Antonio, al escuchar la idea, señala: “Yo creo que sí hace falta un libro así: que diga qué especies se pueden consumir y cuáles no, para no dañar las que están en peligro”.
Su comentario toca un punto clave: la necesidad de educación y regulación. En los mercados, dice Omar Martínez, es común que lo que se vende como chapulines no lo sea.
“A veces encontramos escarabajos o arañas. Es necesario identificar correctamente las especies y crear normas de comercialización”, advierte.
Del campo a la tecnología: innovación para alimentar al mundo
Además del libro, el equipo de la UAQ trabaja en una plataforma digital para el cultivo de insectos, con sensores de humedad, temperatura y alimentación controlados desde el celular.
“Queremos llegar al punto en que una granja pueda manejarse desde una aplicación”, explica el investigador.
No se trata solo de innovación tecnológica, sino de redefinir la relación del ser humano con la comida.
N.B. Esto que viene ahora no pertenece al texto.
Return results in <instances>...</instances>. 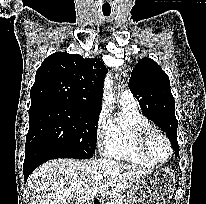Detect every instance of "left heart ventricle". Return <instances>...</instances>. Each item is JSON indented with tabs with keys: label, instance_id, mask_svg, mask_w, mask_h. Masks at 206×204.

Los insectos podrían convertirse en la proteína del futuro, accesible, limpia y sostenible.
Cuando la curiosidad se convierte en conciencia
“Cada estado tiene su sabor”, repite Antonio como si lo recitara. “No es lo mismo un chapulín de Puebla que uno de Querétaro”.
Para él, probar insectos se volvió una forma de conocer México. Para los científicos, una forma de preservarlo.
En esa coincidencia, entre el sabor y la ciencia, se teje una historia que recupera lo que el tiempo casi borra: la sabiduría de alimentarse con lo que la tierra ofrece sin destruirla.
Quizá, cuando el libro esté terminado y los insectos se vendan en cafeterías junto a un pan de amaranto o una barra energética, recordemos que el futuro no siempre se inventa: a veces solo hay que mirar al pasado y redescubrir su sabor.